HUMO Los van de aandoeningen: kan genoomanalyse ook iets betekenen voor gezonde mensen? Kunnen jullie pakweg ons risico op hartfalen uit ons genoom afleiden?
Matthijs «Hart- en vaatziekten zijn sowieso multifactorieel.
»Toevallig moest ik vandaag naar het medisch onderzoek, waar ze je vanaf je vijfenveertigste cardiovasculair nakijken. Daarvoor maten ze mijn gewicht, mijn lichaamslengte en mijn buikomtrek, waaruit ze mijn BMI afleidden. Ze maten ook mijn cholesterol en mijn bloeddruk, en ten slotte vroegen ze of ik rook.
»Op basis van die paar parameters besloten ze: 'Meneer, u hebt twee procent kans om de eerstvolgende tien jaar een hartprobleem te krijgen.' Ze hebben niet gekeken of ik toevallig een aangeboren afwijking heb, ze hebben geen elektrocardiogram genomen, ze hebben me geen inspanningsproef laten doen, ze weten niet dat wij hier dag en nacht werken, en ze weten niet dat ik soms mijn kas opvreet! Wat moet ik dan met dat risicocijfer? (haalt zijn schouders op)

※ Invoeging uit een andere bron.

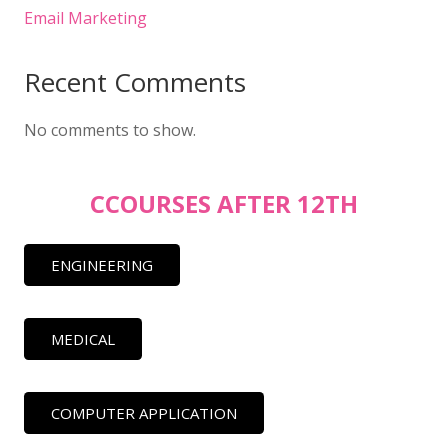
Email Marketing
Recent Comments
No comments to show.
CCOURSES AFTER 12TH
ENGINEERING
MEDICAL
COMPUTER APPLICATION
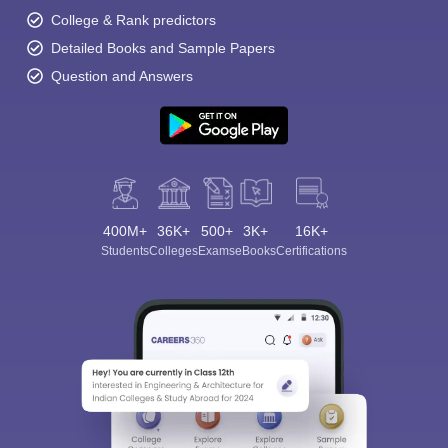
College & Rank predictors
Detailed Books and Sample Papers
Question and Answers
400M+
36K+
500+
3K+
16K+
Students
Colleges
Exams
eBooks
Certifications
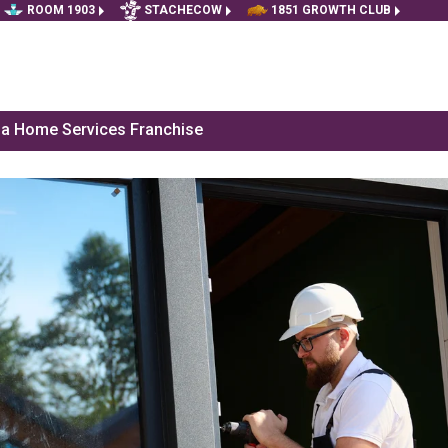
ROOM 1903
STACHECOW
1851 GROWTH CLUB
f a Home Services Franchise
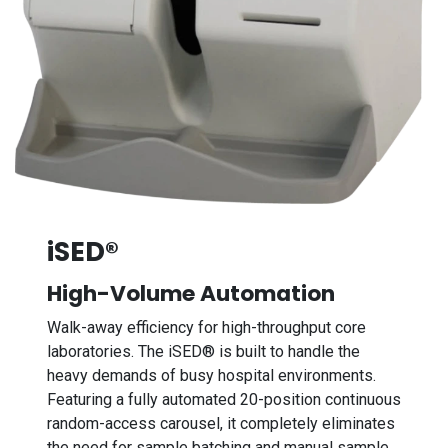
iSED®
High-Volume Automation
Walk-away efficiency for high-throughput core
laboratories. The iSED® is built to handle the
heavy demands of busy hospital environments.
Featuring a fully automated 20-position continuous
random-access carousel, it completely eliminates
the need for sample batching and manual sample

»In de toekomst zal dat anders kunnen: we zullen veel accuratere risicocijfers kunnen geven voor dat soort multifactoriële zaken. We zullen niet alleen meer weten over de genen - pas nog kreeg een 16-jarige voetballer een hartstilstand op het veld: een genoomanalyse had zijn genetische risico's vroegtijdig kunnen identificeren - we zullen ook de factor omgeving mee in beschouwing kunnen nemen.
»Maar op de vraag 'zal ik ooit een hartinfarct krijgen?' of 'zal ik ooit diabetes krijgen?' zullen we nooit helemaal zeker ja of nee kunnen antwoorden.
»We zullen in elk geval goed moeten nadenken: willen we ons geneticabudget besteden aan het oplossen van zeldzame erfelijke aandoeningen? Of ga je het gebruiken om honderdduizend gezonde individuen te sequeneren om te zien of je daaruit iets kan afleiden over zaken als hart- en vaatziekten, ADHD of dyslexie?
»Voor ons zijn dat twee totaal verschillende paden. In de VS hebben ze hun keuze al gemaakt: daar hebben ze honderdvierendertig miljoen dollar opzijgezet om in de volgende paar jaar al hun zeldzame ziektes op te lossen.»
Jan Aerts (bio-informatica-onderzoeker)«Op dit ogenblik kunnen we al informatie uit je genoom halen waaruit je raad kan puren om je levensstijl aan te passen en zo misschien langer te leven. Maar voorlopig zou die raad zich nog beperken tot het gekende riedeltje: rook niet, drink met mate...
»In de toekomst zal dat veel specifieker kunnen. Om dat voorbeeld van die warfarine nog eens aan te halen: ons genoom kan ons wel degelijk wat leren over welke dosissen van medicatie ideaal zijn voor ons lichaam.
»Stel: je krijgt in de toekomst een hartaanval. Op basis van jouw genoom zal je dokter kunnen zeggen welke dosis van een bepaalde bloedverdunner ideaal is voor jouw lichaam - sommige mensen hebben een hogere dosis nodig, anderen een lagere, en bij nog anderen hebben sommige medicijnen totaal geen uitwerking.
»De medicatie van de toekomst zal dus veel efficiënter werken, omdat ze veel meer toegespitst zal zijn op de gebruiker.»
Matthijs «We moeten dringend nadenken over hoe we die genoomanalyse gaan implementeren, zoveel is zeker. En omdat het ons allemaal aangaat, zal iedereen met ons moeten meedenken. Wij kunnen in ons eentje onmogelijk antwoorden op alle vragen die er nog zitten aan te komen.»